Every provider env var in FreeLLM accepts a comma-separated list of API keys. FreeLLM rotates through them with independent per-key rate-limit budgets, and concurrent requests spread across keys automatically.

This is the feature that makes FreeLLM structurally different from every other LLM gateway. No one else does this because they all assume you pay per token, where multi-key has no upside.

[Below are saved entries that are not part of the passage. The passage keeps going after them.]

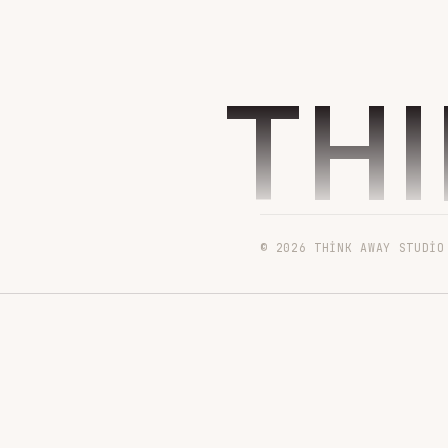
TH
© 2026 THINK AWAY STUDIO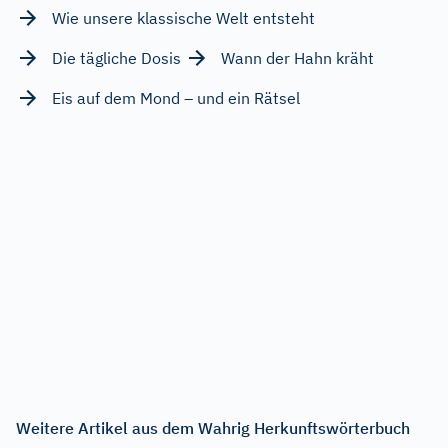
Wie unsere klassische Welt entsteht
Die tägliche Dosis
Wann der Hahn kräht
Eis auf dem Mond – und ein Rätsel
Weitere Artikel aus dem Wahrig Herkunftswörterbuch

For a free-tier gateway, it’s a 3×–10× capacity multiplier.

How it works

Terminal window
# Single key (works as before)
GROQ_API_KEY=gsk_key1
# Four keys = 4× the free-tier capacity
GROQ_API_KEY=gsk_key1,gsk_key2,gsk_key3,gsk_key4

When the request comes in:

  1. FreeLLM picks the next key via round-robin (synchronously advanced so concurrent requests spread across keys)
  2. The chosen key’s rate-limit window is checked. If full, FreeLLM tries the next key
  3. The request is sent with the picked key’s Authorization: Bearer <key> header
  4. If the response is 429, only that key is cooled down. The other keys remain available
  5. The provider is only excluded from routing when all of its keys are exhausted

Real-world math

Stack 3 keys per provider across all 5 cloud providers:

ProviderPer-key RPMKeysCombined RPM
Groq30390
Gemini15345
Mistral5315
Cerebras30390
NVIDIA NIM403120
Total~360 req/min

That’s ~360 requests/minute of free inference, including frontier models like Llama 3.3 70B, Gemini 2.5 Pro, and DeepSeek R1. All $0.

Concurrency safety

The killer detail: each upstream Response object is mapped to the tracking ID of the key that produced it via a WeakMap<Response, string>. When the router calls provider.onRateLimit(response), the provider looks up the exact key from that WeakMap. So even with concurrent requests, a 429 on key #0 can never accidentally cool down key #1.

Per-key observability

The GET /v1/status endpoint exposes per-key state for every provider:

{
"id": "groq",
"keyCount": 4,
"keysAvailable": 4,
"keys": [
{ "index": 0, "rateLimited": false, "requestsInWindow": 12, "maxRequests": 28 },
{ "index": 1, "rateLimited": false, "requestsInWindow": 11, "maxRequests": 28 },
{ "index": 2, "rateLimited": true, "requestsInWindow": 28, "maxRequests": 28, "retryAfterMs": 42000 },
{ "index": 3, "rateLimited": false, "requestsInWindow": 12, "maxRequests": 28 }
]
}

The dashboard surfaces this as a keysAvailable / keyCount badge on each provider card.

Ethical considerations

Using multiple free-tier accounts may violate some providers’ terms of service. Check each provider’s ToS before stacking keys. FreeLLM is a tool. You’re responsible for how you use it. For most personal/dev use cases, multiple personal accounts under different emails are fine.